Lips are actually quite sensitive with lots of nerve endings, so much of the pain could just be down to this. An antihistamine might help with the pain, but most of the damage is caused by a toxin called melittin, which essentially dissolves cell membranes. It's probably be simplest just to dose up on something like ibuprofen to reduce the swelling.
I once got caught a glancing blow from a wasp or bee at speed, saw him coming and he glanced off my cheek..within seconds my eye watered up so much I couldn't see and had to emergency wobble to a stop, sit there for a good 5 minutes before I could even clear my eyes of tears and stinging. I can only imagine the impact caused it to sting.. it missed but I got the poison in my eye.
I do seem to get a lot of insects inside my helmet and being bald I can feel them crawling around. I dread the day a wasp or bee flies in. I have perfected the art of removing glasses, sticking an arm in my mouth then unclipping and removing then replacing helmet and glasses while sitting up, hands off the bars. Stupid really because that's when I'm most likely to crash.
I got stung on the upper lip last year, not by a bee but by a wasp, I needed an ambulance and ended up spending the afternoon in A&E, it took about a week before I was right. I don't carry anything to deal with a sting but should do, but the trouble is getting stung is so rare, that was the first time I'd been stung in fifteen years or more.

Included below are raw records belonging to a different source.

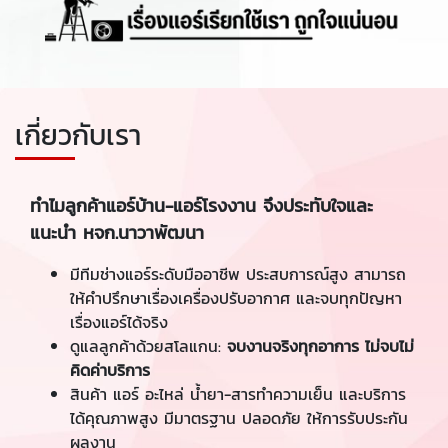
เกี่ยวกับเรา
ทำไมลูกค้าแอร์บ้าน-แอร์โรงงาน จึงประทับใจและ
แนะนำ หจก.นาวาพัฒนา
มีทีมช่างแอร์ระดับมืออาชีพ ประสบการณ์สูง สามารถ
ให้คำปรึกษาเรื่องเครื่องปรับอากาศ และจบทุกปัญหา
เรื่องแอร์ได้จริง
ดูแลลูกค้าด้วยสโลแกน:
จบงานจริงทุกอาการ ไม่จบไม่
คิดค่าบริการ
สินค้า แอร์ อะไหล่ น้ำยา-สารทำความเย็น และบริการ
ได้คุณภาพสูง มีมาตรฐาน ปลอดภัย ให้การรับประกัน
ผลงาน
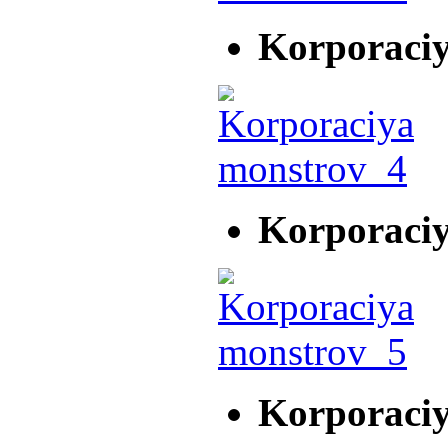
Korporaci
Korporaci
Korporaci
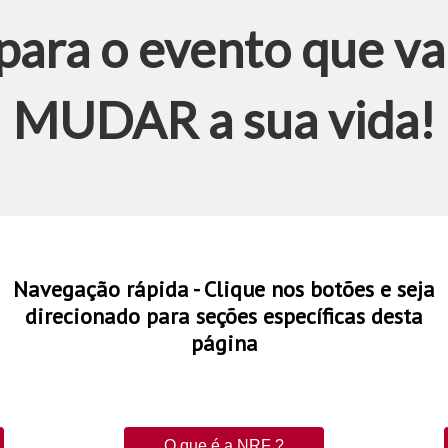
para o evento que va
MUDAR a sua vida!
Navegação rápida - Clique nos botões e seja
direcionado para seções específicas desta
página
O que é a NRF ?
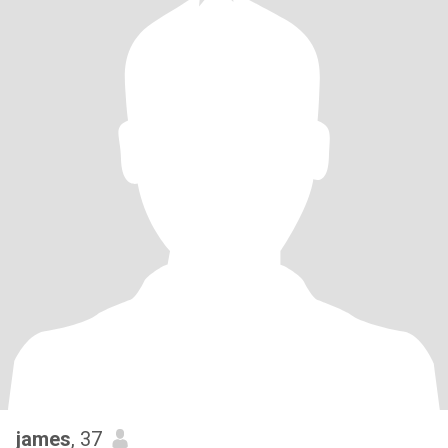
james
, 37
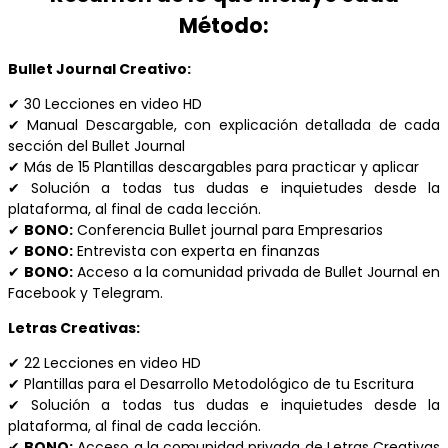
Método:
Bullet Journal Creativo:
✔ 30 Lecciones en video HD
✔ Manual Descargable, con explicación detallada de cada
sección del Bullet Journal
✔ Más de 15 Plantillas descargables para practicar y aplicar
✔
Solución a todas tus dudas e inquietudes desde la
plataforma, al final de cada lección.
✔
BONO:
Conferencia Bullet journal para Empresarios
✔
BONO:
Entrevista con experta en finanzas
✔
BONO:
Acceso a la comunidad privada de Bullet Journal en
Facebook y Telegram.
Letras Creativas:
✔ 22 Lecciones en video HD
✔ Plantillas para el Desarrollo Metodológico de tu Escritura
✔
Solución a todas tus dudas e inquietudes desde la
plataforma, al final de cada lección.
✔
BONO:
Acceso a la comunidad privada de Letras Creativas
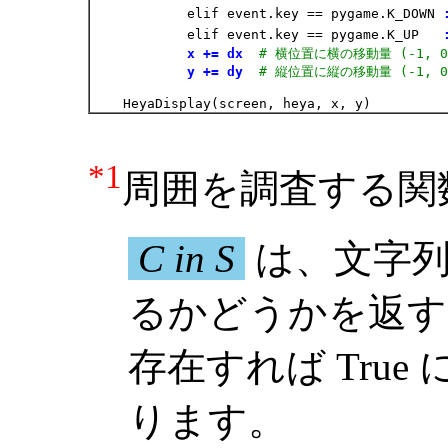
            elif event.key == pygame.K_DOWN 
            elif event.key == pygame.K_UP   
x += dx
# 横位置に横の移動量 (-1, 0
y += dy
# 縦位置に縦の移動量 (-1, 0
*1
周囲を調査する関数 S
C in S
は、文字
るかどうかを返す P
存在すれば True 
ります。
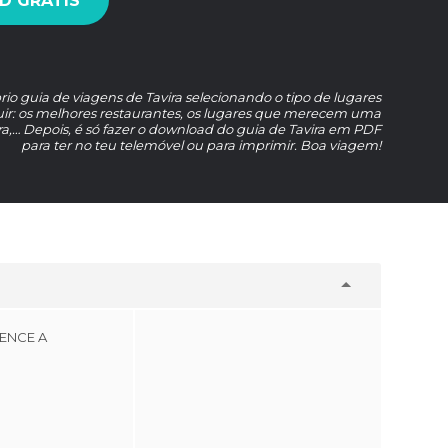
 GRÁTIS
prio guia de viagens de Tavira selecionando o tipo de lugares
uir: os melhores restaurantes, os lugares que merecem uma
ira,… Depois, é só fazer o download do guia de Tavira em PDF
para ter no teu telemóvel ou para imprimir. Boa viagem!
TENCE A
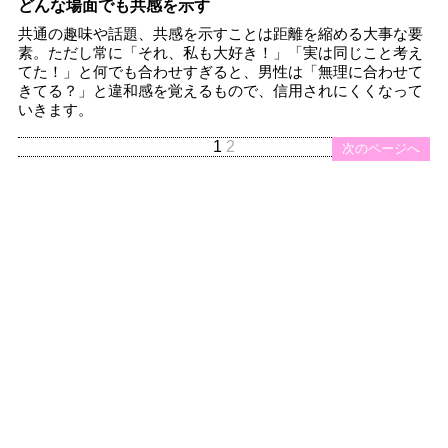
どんな場面でも共感を示す
共通の趣味や話題、共感を示すことは距離を縮める大事な要
素。ただし常に「それ、私も大好き！」「実は同じこと考え
てた！」と何でも合わせすぎると、男性は「無理に合わせて
きてる？」と違和感を覚えるもので、信用されにくくなって
いきます。
1
2
次のページへ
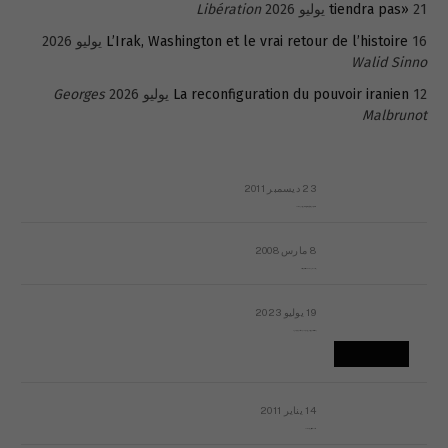
21 يوليو 2026
tiendra pas»
Libération
16 يوليو 2026
L’Irak, Washington et le vrai retour de l’histoire
Walid Sinno
12 يوليو 2026
La reconfiguration du pouvoir iranien
Georges
Malbrunot
23 ديسمبر 2011
عائلة المهندس طارق الربعة: أين دولة القانون والموسسات؟
8 مارس 2008
رسالة مفتوحة لقداسة البابا شنوده الثالث
19 يوليو 2023
إشكاليات التقويم الهجري، وهل يجدي هذا التقويم أيُ نفع؟
14 يناير 2011
ماذا يحدث في ليبيا اليوم الجمعة؟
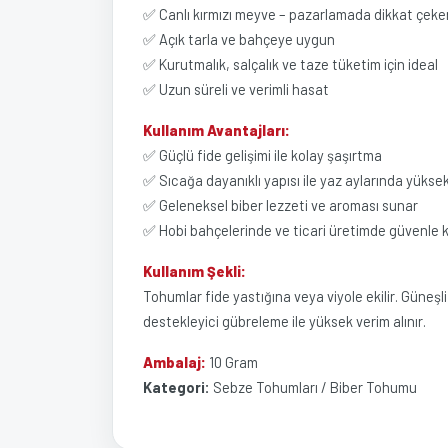
✅ Canlı kırmızı meyve – pazarlamada dikkat çeke
✅ Açık tarla ve bahçeye uygun
✅ Kurutmalık, salçalık ve taze tüketim için ideal
✅ Uzun süreli ve verimli hasat
Kullanım Avantajları:
✅ Güçlü fide gelişimi ile kolay şaşırtma
✅ Sıcağa dayanıklı yapısı ile yaz aylarında yüks
✅ Geleneksel biber lezzeti ve aroması sunar
✅ Hobi bahçelerinde ve ticari üretimde güvenle ku
Kullanım Şekli:
Tohumlar fide yastığına veya viyole ekilir. Güneşli
destekleyici gübreleme ile yüksek verim alınır.
Ambalaj:
10 Gram
Kategori:
Sebze Tohumları / Biber Tohumu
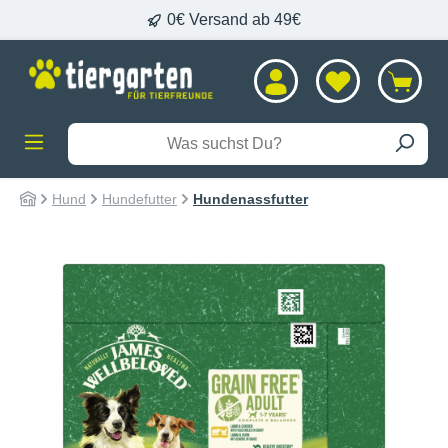
0€ Versand ab 49€
alt springen
Hund
Hundefutter
Hundenassfutter
Bildergalerie überspringen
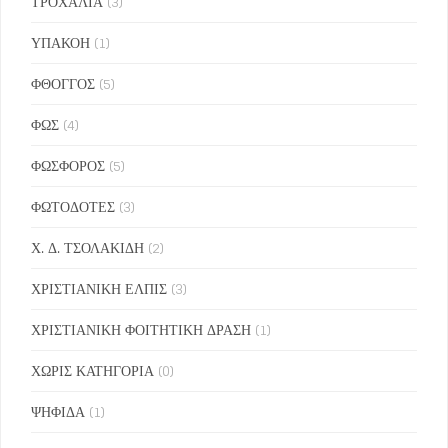
ΤΡΟΧΑΛΙΑ
(3)
ΥΠΑΚΟΗ
(1)
ΦΘΟΓΓΟΣ
(5)
ΦΩΣ
(4)
ΦΩΣΦΟΡΟΣ
(5)
ΦΩΤΟΔΟΤΕΣ
(3)
Χ. Δ. ΤΣΟΛΑΚΙΔΗ
(2)
ΧΡΙΣΤΙΑΝΙΚΗ ΕΛΠΙΣ
(3)
ΧΡΙΣΤΙΑΝΙΚΗ ΦΟΙΤΗΤΙΚΗ ΔΡΑΣΗ
(1)
ΧΩΡΙΣ ΚΑΤΗΓΟΡΙΑ
(0)
ΨΗΦΙΔΑ
(1)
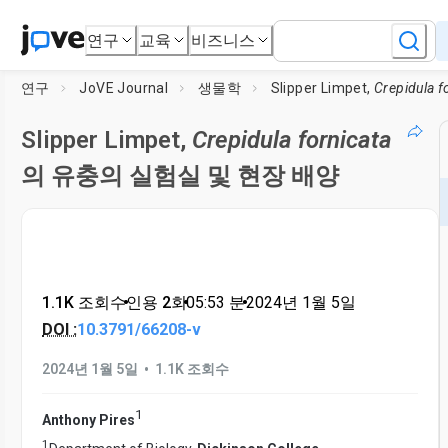
연구
교육
비즈니스
연구
JoVE Journal
생물학
Slipper Limpet,
Crepidula forn
Slipper Limpet,
Crepidula fornicata
의 유충의 실험실 및 현장 배양
1.1K 조회수
•
인용 2회
•
05:53
분
•
2024년 1월 5일
DOI :
10.3791/66208-v
•
2024년 1월 5일
1.1K 조회수
1
Anthony Pires
1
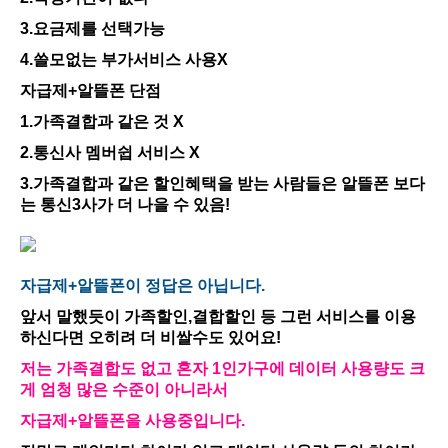
3.요금제를 선택가능
4.쓸모없는 부가서비스 사용X
자급제+알뜰폰 단점
1.가족결합과 같은 것 X
2.통신사 멤버쉽 서비스 X
3.가족결합과 같은 할인혜택을 받는 사람들은 알뜰폰 보다
는 통신3사가 더 나을 수 있음!
자급제+알뜰폰이 정답은 아닙니다.
앞서 말했듯이 가족할인,결합할인 등 그런 서비스를 이용
하신다면 오히려 더 비쌀수도 있어요!
저는 가족결합도 없고 혼자 1인가구에 데이터 사용량도 크
게 엄청 많은 수준이 아니라서
자급제+알뜰폰을 사용중입니다.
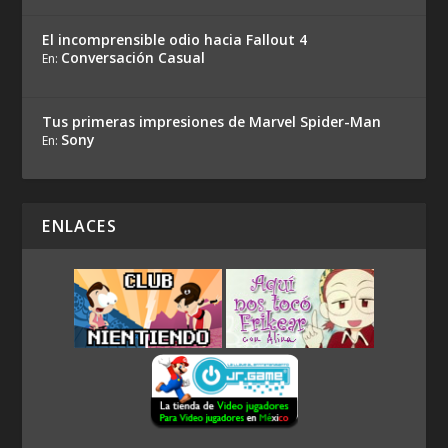
El incomprensible odio hacia Fallout 4
Conversación Casual
En:
Tus primeras impresiones de Marvel Spider-Man
Sony
En:
ENLACES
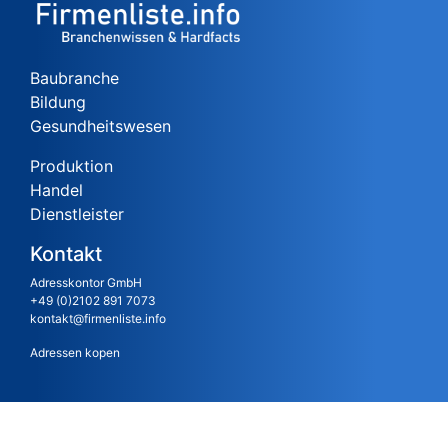
Baubranche
Bildung
Gesundheitswesen
Produktion
Handel
Dienstleister
Kontakt
Adresskontor GmbH
+49 (0)2102 891 7073
kontakt@firmenliste.info
Adressen kopen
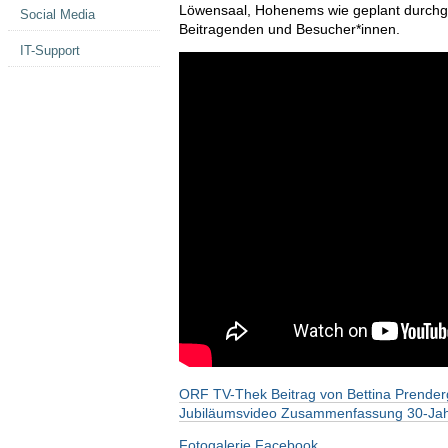
Löwensaal, Hohenems wie geplant durchge
Social Media
Beitragenden und Besucher*innen.
IT-Support
ORF TV-Thek Beitrag von Bettina Prender
Jubiläumsvideo Zusammenfassung 30-Jah
Fotogalerie Facebook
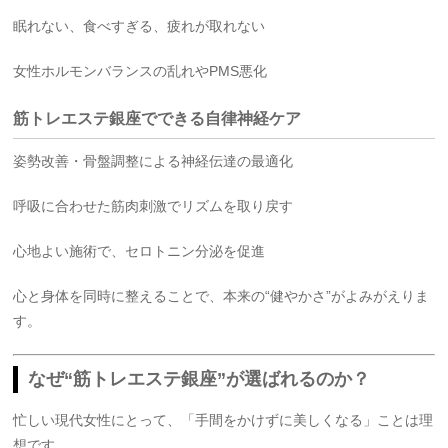
眠れない、食べすぎる、疲れが取れない
女性ホルモンバランスの乱れやPMS悪化
筋トレエステ銀座でできる自律神経ケア
姿勢改善・骨盤調整による神経伝達の最適化
呼吸に合わせた筋肉刺激でリズムを取り戻す
心地よい施術で、セロトニン分泌を促進
心と身体を同時に整えることで、本来の“健やかさ”がよみがえりま
す。
なぜ“筋トレエステ銀座”が選ばれるのか？
忙しい現代女性にとって、「手間をかけずに美しくなる」ことは理
想です。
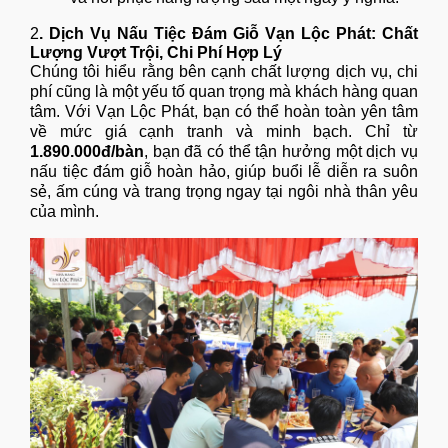
2
. Dịch Vụ Nấu Tiệc Đám Giỗ Vạn Lộc Phát: Chất
Lượng Vượt Trội, Chi Phí Hợp Lý
Chúng tôi hiểu rằng bên cạnh chất lượng dịch vụ, chi
phí cũng là một yếu tố quan trọng mà khách hàng quan
tâm. Với Vạn Lộc Phát, bạn có thể hoàn toàn yên tâm
về mức giá cạnh tranh và minh bạch. Chỉ từ
1.890.000đ/bàn
, bạn đã có thể tận hưởng một dịch vụ
nấu tiệc đám giỗ hoàn hảo, giúp buổi lễ diễn ra suôn
sẻ, ấm cúng và trang trọng ngay tại ngôi nhà thân yêu
của mình.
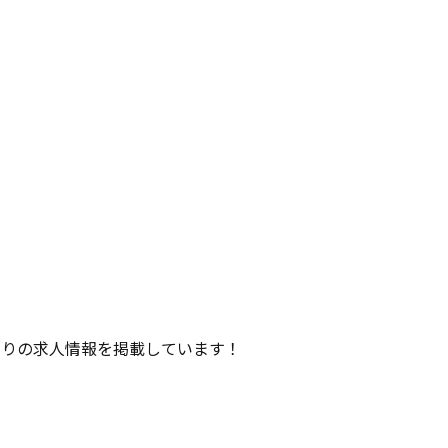
たりの求人情報を掲載しています！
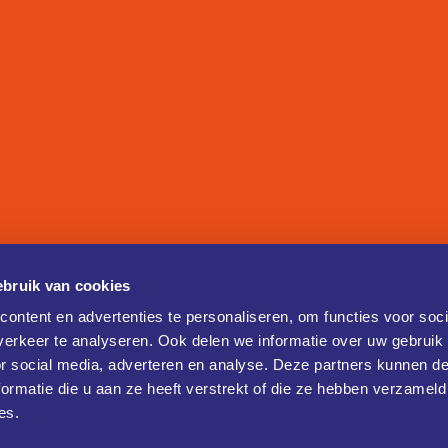
bruik van cookies
ontent en advertenties te personaliseren, om functies voor soci
erkeer te analyseren. Ook delen we informatie over uw gebruik
or social media, adverteren en analyse. Deze partners kunnen 
ormatie die u aan ze heeft verstrekt of die ze hebben verzameld
es.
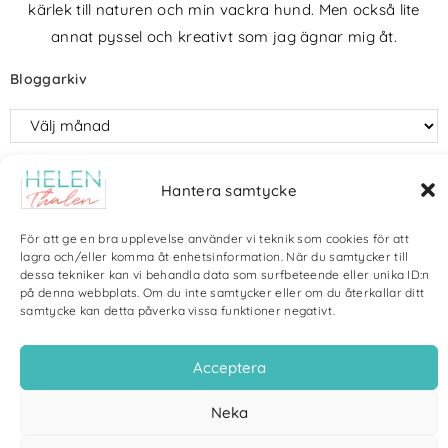
kärlek till naturen och min vackra hund. Men också lite
annat pyssel och kreativt som jag ägnar mig åt.
Bloggarkiv
Hantera samtycke
Copyright Helen Thalen 2026 – All rights reserved. |
Integritetspolicy
|
Cookiepolicy
| Produktion och sponsor: CoreIT, Örnsköldsvik
För att ge en bra upplevelse använder vi teknik som cookies för att
lagra och/eller komma åt enhetsinformation. När du samtycker till
dessa tekniker kan vi behandla data som surfbeteende eller unika ID:n
på denna webbplats. Om du inte samtycker eller om du återkallar ditt
samtycke kan detta påverka vissa funktioner negativt.
Acceptera
Neka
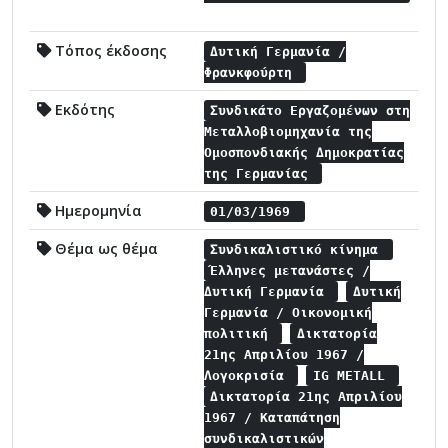
Τόπος έκδοσης
Δυτική Γερμανία /
Φρανκφούρτη
Εκδότης
Συνδικάτο Εργαζομένων στη
Μεταλλοβιομηχανία της
Ομοσπονδιακής Δημοκρατίας
της Γερμανίας
Ημερομηνία
01/03/1969
Θέμα ως θέμα
Συνδικαλιστικό κίνημα
Έλληνες μετανάστες /
Δυτική Γερμανία
Δυτική
Γερμανία / Οικονομική
πολιτική
Δικτατορία
21ης Απριλίου 1967 /
Λογοκρισία
IG METALL
Δικτατορία 21ης Απριλίου
1967 / Καταπάτηση
συνδικαλιστικών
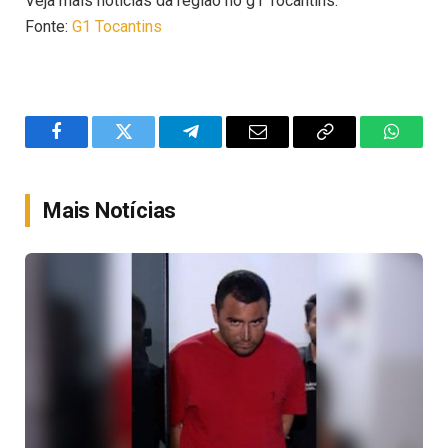
Veja mais notícias da região no g1 Tocantins.
Fonte:
G1 Tocantins
Facebook
Twitter
Telegram
Email
Copy
WhatsA
Link
Mais Notícias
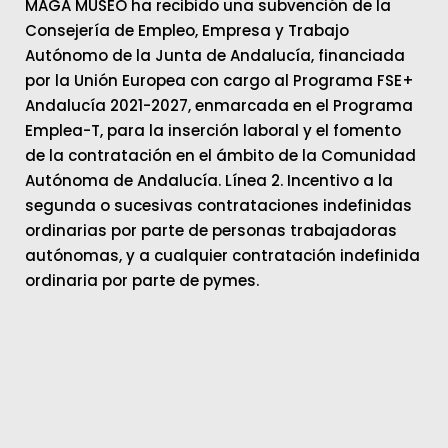
MAGA MUSEO ha recibido una subvención de la
Consejería de Empleo, Empresa y Trabajo
Autónomo de la Junta de Andalucía, financiada
por la Unión Europea con cargo al Programa FSE+
Andalucía 2021-2027, enmarcada en el Programa
Emplea-T, para la inserción laboral y el fomento
de la contratación en el ámbito de la Comunidad
Autónoma de Andalucía. Línea 2. Incentivo a la
segunda o sucesivas contrataciones indefinidas
ordinarias por parte de personas trabajadoras
autónomas, y a cualquier contratación indefinida
ordinaria por parte de pymes.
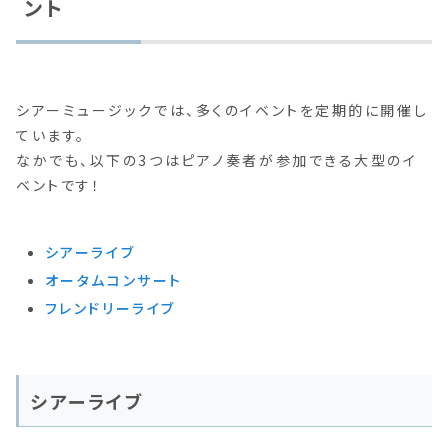
ント
シアーミュージックでは、多くのイベントを定期的に開催し
ています。
なかでも、以下の3つはピアノ奏者が参加できる大型のイ
ベントです！
シアーライブ
オータムコンサート
フレンドリーライブ
シアーライブ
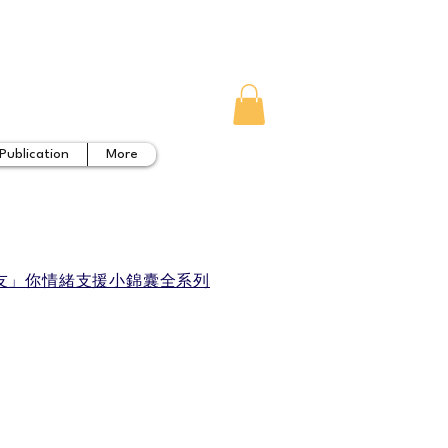
Publication
More
「友」你情緒支援小錦囊​全系列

The danger with wasp stings is that waspies do like to crawl around in dirty places and can inject bacteria along with the venom so if the site of the sting is becoming hot and red a couple of days afterwards with secondary inflammation you need to see your GP for some antibiotics.
What User13710 says is spot on, for wasps the chippy is your A & E !!! bees need a bit more care as they leave the barb & poison sack behind, you need to carefully scrape the barb out without squashing the sack.
The intensity of a sting varies tremendously depending on where you are stung, i have had stings on the hand that were painless in a couple of minutes but one on the forehead and also the end of the nose were excruciatingly painful. Getting the sting out quick helps as it continues to pump in venom but speed of removal is better than technique. On the up side there are health benefits.
What I'd like to know is how they even have time to sting properly when you hit them so quickly, I thought they'd just bounce off. I was doing about 25mph on a slight descent recently and I saw a small cloud of black blobs... next thing I knew, several had bounced off my helmet and one hit me around the front of my shoulder.
The sting hurt like bell and my arm went terribly numb.